Daniela Dumont, una giovane giornalista italiana, riceve una lettera misteriosa con un biglietto da visita di una importante libreria di Tokyo. La lettera è firmata da una donna di nome Karina Shiratori, e sull’indietro sono riportati tre inserimenti, fra cui il nome di una persona amata, un dolore smisurato e la citazione “Non è la fine che fa l’uomo, ma la lotta”. Daniela non ha idea di cosa significhi tutto questo, ma la lettera sembra richiamarla ad un destino più grande.
Inaspettatamente, la sera stessa, Daniela riceve una chiamata da un uomo analfabeta che sembra stare cercando di comunicare qualcosa di essenziale. Si rivelano essere collegamenti a tre personaggi protagonisti, ognuno rappresentante una setta segreta personificata nell’uomo che le telefona, il quale non riesce a comunicare le sue “opere indecenti”, nemmeno a lezione. Quest’omo Anna/Schu: che nacque una volta apparso tutto il resto, presenta disperatamente la chiave alla traduzione.

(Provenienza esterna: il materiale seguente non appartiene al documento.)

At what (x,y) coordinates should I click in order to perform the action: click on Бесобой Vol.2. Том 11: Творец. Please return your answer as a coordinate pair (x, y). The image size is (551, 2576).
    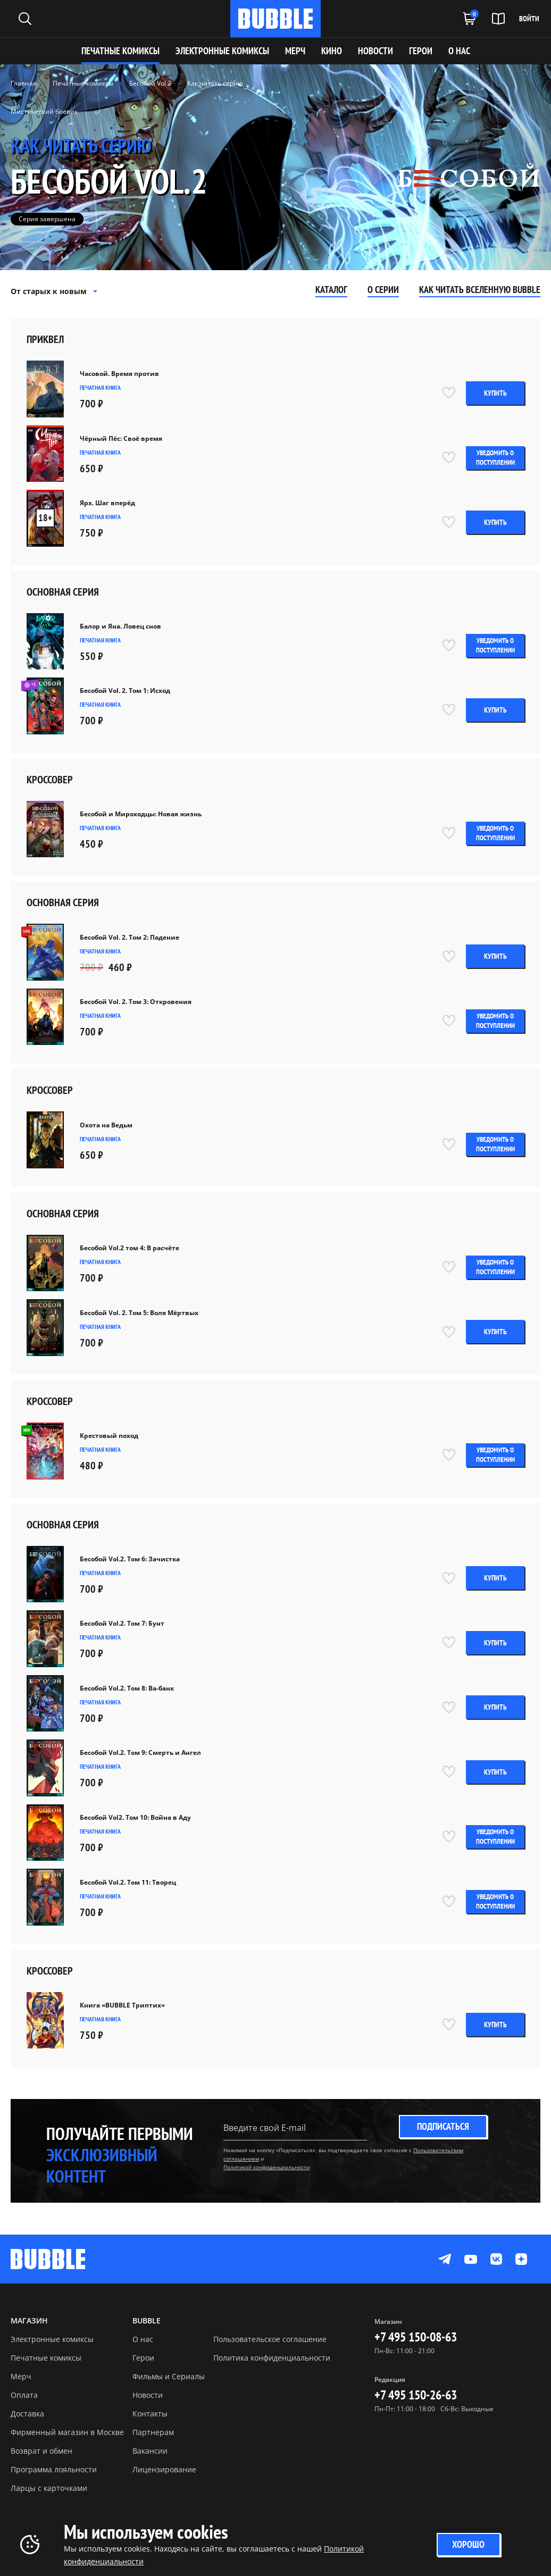     Looking at the image, I should click on (128, 1882).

Boney, Schumann e Memming sono tre momenti del XVIII secolo assolutamente distanti tra loro, ma unite tutte all’Italia, anch’essa bandita alla storia, il momento in cui Ormand, inviato della libreria, inseguiva questa stessa figura del Nippon, presenza monolítica da padre esempio di padre passionaria senza Tempo.